TASK BRIEF> Should an entry contain an image, omit it and repeat the rest exactly.

--- START ---

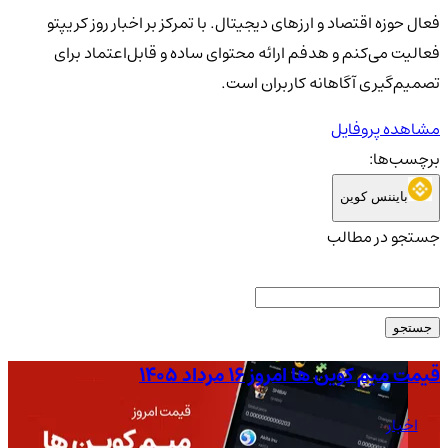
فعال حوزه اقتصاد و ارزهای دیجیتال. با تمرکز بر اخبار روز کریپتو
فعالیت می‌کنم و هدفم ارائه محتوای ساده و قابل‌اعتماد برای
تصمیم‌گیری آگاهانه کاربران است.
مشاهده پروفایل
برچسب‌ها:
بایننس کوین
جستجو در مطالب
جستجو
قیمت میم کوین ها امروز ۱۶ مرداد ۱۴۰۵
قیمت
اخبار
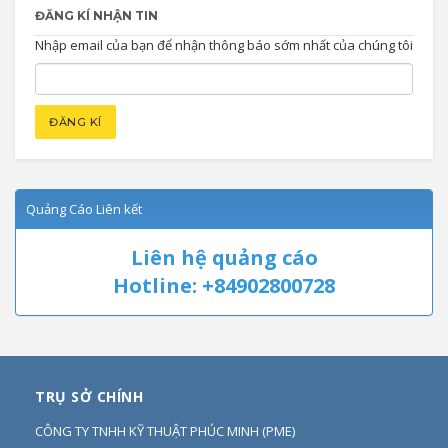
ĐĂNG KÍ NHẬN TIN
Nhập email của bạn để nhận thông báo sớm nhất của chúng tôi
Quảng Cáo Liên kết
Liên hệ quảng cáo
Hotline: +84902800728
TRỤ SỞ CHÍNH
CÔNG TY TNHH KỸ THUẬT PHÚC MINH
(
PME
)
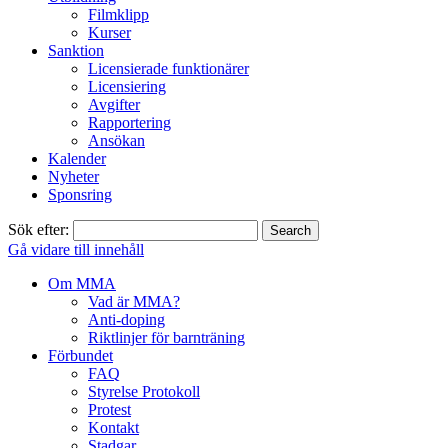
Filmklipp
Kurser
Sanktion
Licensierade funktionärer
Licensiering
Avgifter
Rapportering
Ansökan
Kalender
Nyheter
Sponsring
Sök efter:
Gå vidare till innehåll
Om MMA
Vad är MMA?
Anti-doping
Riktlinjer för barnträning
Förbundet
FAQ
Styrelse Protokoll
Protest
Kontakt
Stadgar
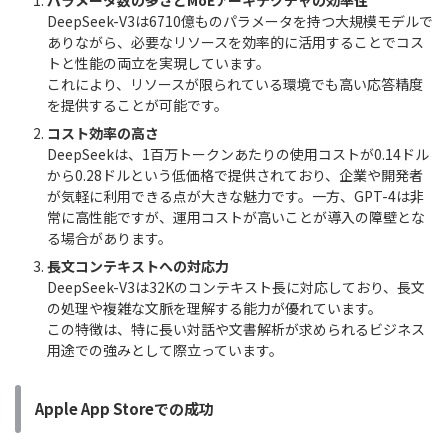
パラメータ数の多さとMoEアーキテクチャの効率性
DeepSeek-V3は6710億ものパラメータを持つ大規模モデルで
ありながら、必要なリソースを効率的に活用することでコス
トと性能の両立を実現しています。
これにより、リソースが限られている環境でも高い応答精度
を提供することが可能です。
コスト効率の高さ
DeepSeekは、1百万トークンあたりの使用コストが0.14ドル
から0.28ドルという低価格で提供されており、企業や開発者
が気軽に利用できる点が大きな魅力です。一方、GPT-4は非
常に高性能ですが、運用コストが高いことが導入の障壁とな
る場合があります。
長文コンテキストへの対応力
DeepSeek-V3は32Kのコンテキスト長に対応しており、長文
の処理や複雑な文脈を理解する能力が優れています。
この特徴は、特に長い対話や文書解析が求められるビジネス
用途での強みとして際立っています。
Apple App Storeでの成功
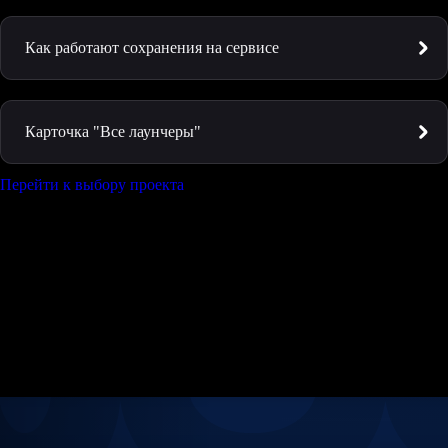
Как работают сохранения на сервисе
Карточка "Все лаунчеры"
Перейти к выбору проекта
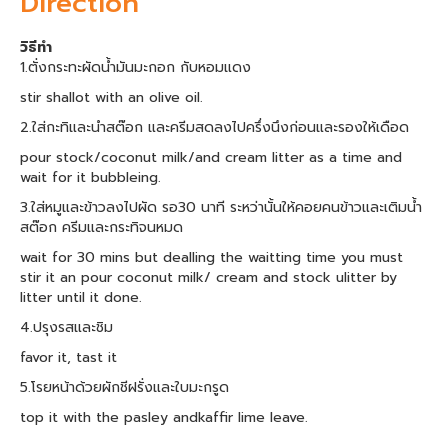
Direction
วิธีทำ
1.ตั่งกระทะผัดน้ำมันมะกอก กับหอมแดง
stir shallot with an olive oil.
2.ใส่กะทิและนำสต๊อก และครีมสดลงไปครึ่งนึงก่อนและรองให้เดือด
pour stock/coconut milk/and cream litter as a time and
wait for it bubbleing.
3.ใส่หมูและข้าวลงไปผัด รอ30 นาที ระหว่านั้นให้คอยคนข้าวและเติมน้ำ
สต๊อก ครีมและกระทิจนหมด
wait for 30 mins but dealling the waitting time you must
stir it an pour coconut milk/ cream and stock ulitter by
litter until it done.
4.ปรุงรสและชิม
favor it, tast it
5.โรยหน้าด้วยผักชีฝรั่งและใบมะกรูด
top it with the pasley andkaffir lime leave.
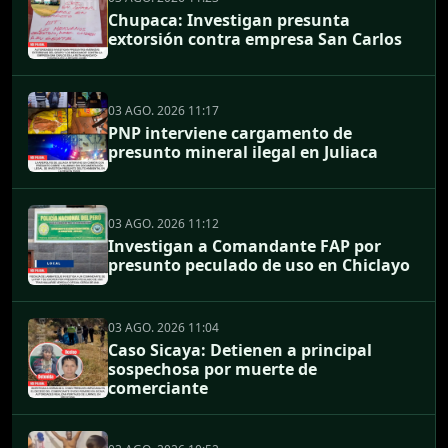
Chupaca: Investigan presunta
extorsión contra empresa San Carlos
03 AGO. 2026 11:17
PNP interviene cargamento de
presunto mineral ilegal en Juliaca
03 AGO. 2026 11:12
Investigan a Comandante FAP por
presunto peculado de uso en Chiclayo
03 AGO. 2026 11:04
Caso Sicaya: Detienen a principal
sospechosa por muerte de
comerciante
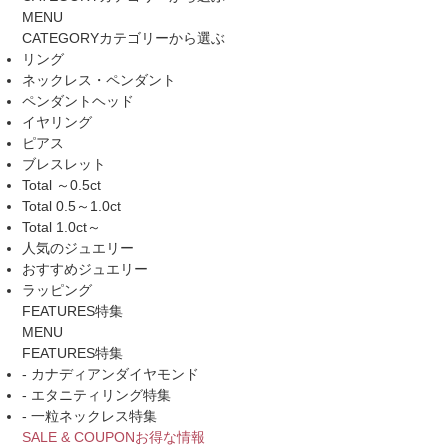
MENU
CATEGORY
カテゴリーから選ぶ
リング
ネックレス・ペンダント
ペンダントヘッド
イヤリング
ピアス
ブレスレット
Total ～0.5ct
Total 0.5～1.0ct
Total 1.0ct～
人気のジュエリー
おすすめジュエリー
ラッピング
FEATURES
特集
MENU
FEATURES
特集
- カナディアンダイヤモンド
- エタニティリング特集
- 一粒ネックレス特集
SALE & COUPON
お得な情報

--- END ---

OUTPUT FOR THIS EXERCISE>
فعال حوزه اقتصاد و ارزهای دیجیتال. با تمرکز بر اخبار روز کریپتو
فعالیت می‌کنم و هدفم ارائه محتوای ساده و قابل‌اعتماد برای
تصمیم‌گیری آگاهانه کاربران است.
مشاهده پروفایل
برچسب‌ها:
بایننس کوین
جستجو در مطالب
جستجو
قیمت میم کوین ها امروز ۱۶ مرداد ۱۴۰۵
قیمت
اخبار
ĐĂNG KÍ NHẬN TIN
Nhập email của bạn để nhận thông báo sớm nhất của chúng tôi
Quảng Cáo Liên kết
Liên hệ quảng cáo
Hotline: +84902800728
TRỤ SỞ CHÍNH
CÔNG TY TNHH KỸ THUẬT PHÚC MINH
(
PME
)
Filmklipp
Kurser
Sanktion
Licensierade funktionärer
Licensiering
Avgifter
Rapportering
Ansökan
Kalender
Nyheter
Sponsring
Sök efter:
Gå vidare till innehåll
Om MMA
Vad är MMA?
Anti-doping
Riktlinjer för barnträning
Förbundet
FAQ
Styrelse Protokoll
Protest
Kontakt
Stadgar
パラメータ数の多さとMoEアーキテクチャの効率性
DeepSeek-V3は6710億ものパラメータを持つ大規模モデルで
ありながら、必要なリソースを効率的に活用することでコス
トと性能の両立を実現しています。
これにより、リソースが限られている環境でも高い応答精度
を提供することが可能です。
コスト効率の高さ
DeepSeekは、1百万トークンあたりの使用コストが0.14ドル
から0.28ドルという低価格で提供されており、企業や開発者
が気軽に利用できる点が大きな魅力です。一方、GPT-4は非
常に高性能ですが、運用コストが高いことが導入の障壁とな
る場合があります。
長文コンテキストへの対応力
DeepSeek-V3は32Kのコンテキスト長に対応しており、長文
の処理や複雑な文脈を理解する能力が優れています。
この特徴は、特に長い対話や文書解析が求められるビジネス
用途での強みとして際立っています。
Apple App Storeでの成功
Как работают сохранения на сервисе
Карточка "Все лаунчеры"
Перейти к выбору проекта
Direction
วิธีทำ
1.ตั่งกระทะผัดน้ำมันมะกอก กับหอมแดง
stir shallot with an olive oil.
2.ใส่กะทิและนำสต๊อก และครีมสดลงไปครึ่งนึงก่อนและรองให้เดือด
pour stock/coconut milk/and cream litter as a time and
wait for it bubbleing.
3.ใส่หมูและข้าวลงไปผัด รอ30 นาที ระหว่านั้นให้คอยคนข้าวและเติมน้ำ
สต๊อก ครีมและกระทิจนหมด
wait for 30 mins but dealling the waitting time you must
stir it an pour coconut milk/ cream and stock ulitter by
litter until it done.
4.ปรุงรสและชิม
favor it, tast it
5.โรยหน้าด้วยผักชีฝรั่งและใบมะกรูด
top it with the pasley andkaffir lime leave.
Chupaca: Investigan presunta
extorsión contra empresa San Carlos
03 AGO. 2026 11:17
PNP interviene cargamento de
presunto mineral ilegal en Juliaca
03 AGO. 2026 11:12
Investigan a Comandante FAP por
presunto peculado de uso en Chiclayo
03 AGO. 2026 11:04
Caso Sicaya: Detienen a principal
sospechosa por muerte de
comerciante
MENU
CATEGORY
カテゴリーから選ぶ
リング
ネックレス・ペンダント
ペンダントヘッド
イヤリング
ピアス
ブレスレット
Total ～0.5ct
Total 0.5～1.0ct
Total 1.0ct～
人気のジュエリー
おすすめジュエリー
ラッピング
FEATURES
特集
MENU
FEATURES
特集
- カナディアンダイヤモンド
- エタニティリング特集
- 一粒ネックレス特集
SALE & COUPON
お得な情報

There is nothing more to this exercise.